[Saved entries]
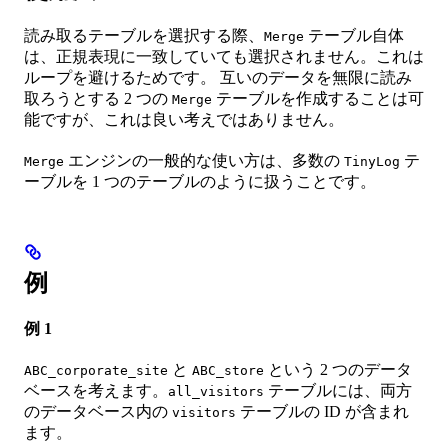
読み取るテーブルを選択する際、
テーブル自体
Merge
は、正規表現に一致していても選択されません。これは
ループを避けるためです。 互いのデータを無限に読み
取ろうとする 2 つの
テーブルを作成することは可
Merge
能ですが、これは良い考えではありません。
エンジンの一般的な使い方は、多数の
テ
Merge
TinyLog
ーブルを 1 つのテーブルのように扱うことです。
例
例 1
と
という 2 つのデータ
ABC_corporate_site
ABC_store
ベースを考えます。
テーブルには、両方
all_visitors
のデータベース内の
テーブルの ID が含まれ
visitors
ます。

> **To do**:
Generate a word-for-word copy of the preceding records, excluding all pictures.

> **Finished exercise**:
読み取るテーブルを選択する際、
テーブル自体
Merge
は、正規表現に一致していても選択されません。これは
ループを避けるためです。 互いのデータを無限に読み
取ろうとする 2 つの
テーブルを作成することは可
Merge
能ですが、これは良い考えではありません。
エンジンの一般的な使い方は、多数の
テ
Merge
TinyLog
ーブルを 1 つのテーブルのように扱うことです。
例
例 1
と
という 2 つのデータ
ABC_corporate_site
ABC_store
ベースを考えます。
テーブルには、両方
all_visitors
のデータベース内の
テーブルの ID が含まれ
visitors
ます。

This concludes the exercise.